Axios is reporting on the guest list for the imminent Israeli-Palestinian peace plan to be presented by Presidential son-in-law Jared Kushner:
The White House has decided not to invite the Israeli Minister of Finance Moshe Kahlon or other Israeli government officials to the Bahrain conference in Manama on June 25, where it plans to launch the economic part of the Trump administration’s Israeli-Palestinian peace plan, U.S. officials told me.
The big picture: The decision follows a Palestinian boycott of the conference, which has put pressure on other Arab and Muslim nations not to attend.
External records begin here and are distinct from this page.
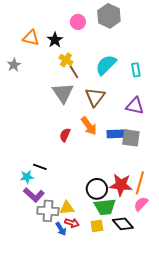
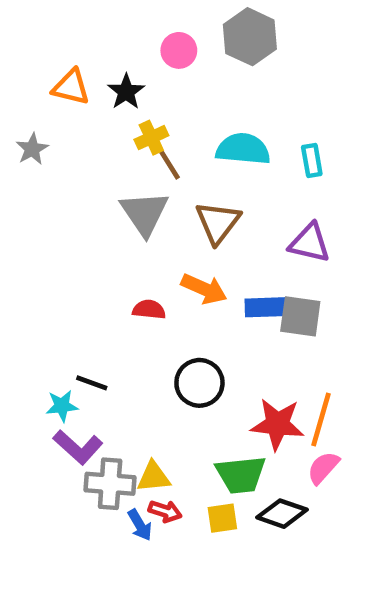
yellow cross: (66, 60) -> (151, 138), turned 32
cyan semicircle: (106, 65) -> (243, 149), turned 50
orange arrow: (89, 126) -> (204, 289), turned -30
red semicircle: (65, 135) -> (149, 310), turned 72
black circle: (97, 189) -> (199, 383), moved
black diamond: (123, 224) -> (282, 514), turned -30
A senior U.S. official told me: “The goal of the workshop in Bahrain is to present our economic vision for the Palestinian people. As such we want to focus on the economic aspects and not the political ones.” The Bahrain conference will now take place without Israeli or Palestinian officials.
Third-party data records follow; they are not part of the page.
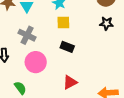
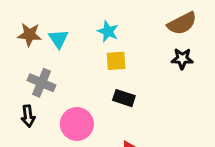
gray cross: (27, 35) -> (42, 83), moved

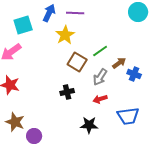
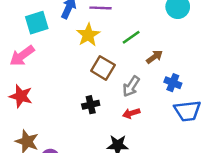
green line: (100, 51) -> (131, 37), moved
brown arrow: (119, 63) -> (154, 57), moved
blue trapezoid: (128, 116) -> (188, 111), moved

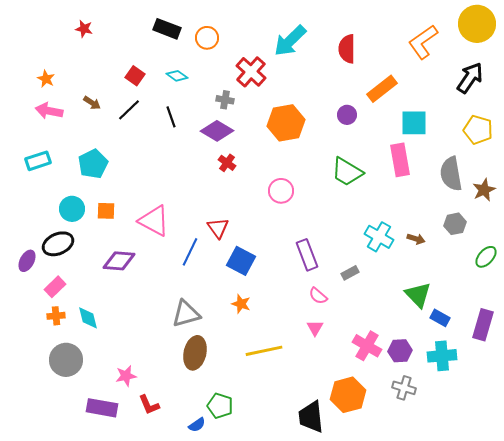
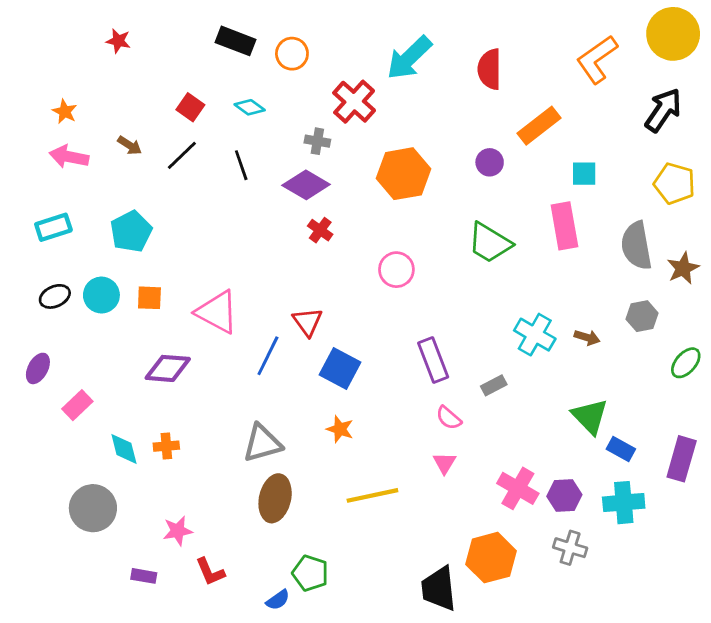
cyan square: (414, 123) -> (584, 174), size x0.7
black ellipse: (58, 244) -> (55, 296), moved, size x0.7
orange cross: (56, 316) -> (166, 446), moved
purple rectangle: (102, 408) -> (144, 576), size x0.6

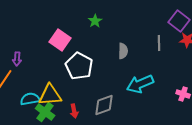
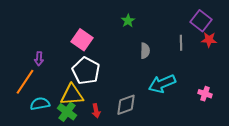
green star: (95, 21) -> (128, 21), moved
white pentagon: (79, 66) -> (86, 71), moved
cyan semicircle: (30, 99) -> (40, 104), moved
It feels like colonialism, doesn’t it? The parties concerned aren’t there, just a proposal. And for economics, too. Now, I won’t argue that economics is a strong influence on most everyone, but the formal problem here has to do with a political fight over ownership of the land. That’s economic at its roots, but political and religious in its presentation – and I fear that without some sort of political and religious settlement, an economic plan is little more than dry oatmeal.
I’m not expecting much out of this. I expect Trump isn’t, either, but he’ll try to push it as a big accomplishment, because he’s desperate to pump up a re-election campaign which seems to be lifeless.